[[ RECORDS SHOWN, beginning ]]

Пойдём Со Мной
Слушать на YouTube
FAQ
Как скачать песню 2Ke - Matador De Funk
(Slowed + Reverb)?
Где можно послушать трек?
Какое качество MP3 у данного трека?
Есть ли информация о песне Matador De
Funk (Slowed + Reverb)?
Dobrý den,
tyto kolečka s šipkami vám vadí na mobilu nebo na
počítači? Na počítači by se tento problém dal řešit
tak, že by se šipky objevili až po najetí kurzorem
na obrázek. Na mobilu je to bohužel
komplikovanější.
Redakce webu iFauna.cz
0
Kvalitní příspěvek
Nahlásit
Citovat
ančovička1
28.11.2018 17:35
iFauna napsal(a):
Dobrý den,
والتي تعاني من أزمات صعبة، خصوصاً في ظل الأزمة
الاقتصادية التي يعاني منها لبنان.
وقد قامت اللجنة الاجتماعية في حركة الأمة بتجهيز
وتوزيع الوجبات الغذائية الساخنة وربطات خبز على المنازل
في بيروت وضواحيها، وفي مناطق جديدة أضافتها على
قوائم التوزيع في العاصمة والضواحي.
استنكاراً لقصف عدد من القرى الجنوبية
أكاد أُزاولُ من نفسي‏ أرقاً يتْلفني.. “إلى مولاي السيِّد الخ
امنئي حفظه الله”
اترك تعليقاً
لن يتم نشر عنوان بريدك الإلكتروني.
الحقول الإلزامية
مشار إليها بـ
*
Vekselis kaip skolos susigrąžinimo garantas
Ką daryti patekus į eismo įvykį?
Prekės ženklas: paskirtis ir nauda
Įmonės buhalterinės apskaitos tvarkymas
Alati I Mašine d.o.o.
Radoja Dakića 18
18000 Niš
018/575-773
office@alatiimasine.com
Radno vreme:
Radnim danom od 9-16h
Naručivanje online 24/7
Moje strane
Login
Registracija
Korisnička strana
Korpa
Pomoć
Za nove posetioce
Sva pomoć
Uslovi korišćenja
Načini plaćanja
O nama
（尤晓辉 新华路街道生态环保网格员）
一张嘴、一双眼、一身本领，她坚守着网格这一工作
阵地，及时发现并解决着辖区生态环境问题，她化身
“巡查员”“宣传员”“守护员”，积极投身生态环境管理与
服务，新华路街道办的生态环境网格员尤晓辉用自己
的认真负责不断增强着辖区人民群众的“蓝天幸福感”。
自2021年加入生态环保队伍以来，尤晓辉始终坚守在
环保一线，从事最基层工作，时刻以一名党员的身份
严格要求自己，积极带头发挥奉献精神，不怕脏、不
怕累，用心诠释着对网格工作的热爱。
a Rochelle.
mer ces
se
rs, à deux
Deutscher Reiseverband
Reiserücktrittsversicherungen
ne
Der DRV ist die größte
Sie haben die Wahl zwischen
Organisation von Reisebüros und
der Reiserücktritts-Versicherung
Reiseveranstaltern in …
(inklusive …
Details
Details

[[ RECORDS SHOWN, end ]]

▸ **TASK BRIEF**: Looking at the data above, write out exactly the lines that start at the one containing "Где можно послушать трек?" and end at the one containing "Naručivanje online 24/7"; include both and nothing beyond.

▸ **WRITTEN ANSWER**:
Где можно послушать трек?
Какое качество MP3 у данного трека?
Есть ли информация о песне Matador De
Funk (Slowed + Reverb)?
Dobrý den,
tyto kolečka s šipkami vám vadí na mobilu nebo na
počítači? Na počítači by se tento problém dal řešit
tak, že by se šipky objevili až po najetí kurzorem
na obrázek. Na mobilu je to bohužel
komplikovanější.
Redakce webu iFauna.cz
0
Kvalitní příspěvek
Nahlásit
Citovat
ančovička1
28.11.2018 17:35
iFauna napsal(a):
Dobrý den,
والتي تعاني من أزمات صعبة، خصوصاً في ظل الأزمة
الاقتصادية التي يعاني منها لبنان.
وقد قامت اللجنة الاجتماعية في حركة الأمة بتجهيز
وتوزيع الوجبات الغذائية الساخنة وربطات خبز على المنازل
في بيروت وضواحيها، وفي مناطق جديدة أضافتها على
قوائم التوزيع في العاصمة والضواحي.
استنكاراً لقصف عدد من القرى الجنوبية
أكاد أُزاولُ من نفسي‏ أرقاً يتْلفني.. “إلى مولاي السيِّد الخ
امنئي حفظه الله”
اترك تعليقاً
لن يتم نشر عنوان بريدك الإلكتروني.
الحقول الإلزامية
مشار إليها بـ
*
Vekselis kaip skolos susigrąžinimo garantas
Ką daryti patekus į eismo įvykį?
Prekės ženklas: paskirtis ir nauda
Įmonės buhalterinės apskaitos tvarkymas
Alati I Mašine d.o.o.
Radoja Dakića 18
18000 Niš
018/575-773
office@alatiimasine.com
Radno vreme:
Radnim danom od 9-16h
Naručivanje online 24/7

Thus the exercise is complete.